Transi, un oiseau trille. Le vent nocturne effleure la forêt d’un bruissement puissant. La jungle résonne dans le noir intense. Les premières lueurs de l’aube qui vont colorier le ciel sont encore loin. L’oisillon doit avoir bien froid qui réclame l’étreinte de sa mère, disant Mère, oh, mère, j’ai trop froid ; prends-moi tout contre toi.

La jungle est immense et dense. Le rugissement menaçant d’un tigre se fait entendre, loin, proche, comme s’il rôdait, déguisé en homme pour venir marauder, et puis repartant en traînant une proie humaine. Un courlis lance son bruyant « cour-lis » « cour-lis », appel glacial à faire dresser les cheveux sur les têtes, et le prolonge en toute indifférence. Les vieillards chenus, poil blanc et peau craquelée, expli­quent que, quand le courlis chante, le tigre est en chemin.

Prier… Humblement, paumes jointes, je prie.

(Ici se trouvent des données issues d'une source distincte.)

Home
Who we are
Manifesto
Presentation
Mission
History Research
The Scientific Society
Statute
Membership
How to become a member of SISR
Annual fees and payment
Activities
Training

Il y a comme la scansion d’un hommage au maître, la strophe qui le glorifie comme maître dans les trois mondes. L’immense et dense jungle, la masse boisée couvrant une vaste surface résonne d’un incessant concert a capella de sauterelles, de crapauds de ruisseau en réponse aux grenouilles de roche qui se font entendre depuis de lointains points d’eau. Au profond de la nuit les hommes dorment. Le bruit de versets implorants, clairs et inusités, s’insère entre le bruit de feuilles qui tombent, le bruit d’un cerf qui broute. Il y a comme un hoquet, comme si le cerf suffoquait dans son sang. Le tigre du Bengale, le tigre jaune, le tigre aux rayures du gris des nuages, le grand tigre a sans doute déjà le cou du cerf dans sa gueule.

Froid ! Il fait si froid ! Comme on se sent seul loin de chez soi ! La jungle impénétrable est toujours plongée dans le noir total. De loin provient la mélopée d’un poème chanté. Qui donc chante ainsi en pleine nuit ? Chante d’une voix grave, insistante et froide au milieu de la jungle séculaire.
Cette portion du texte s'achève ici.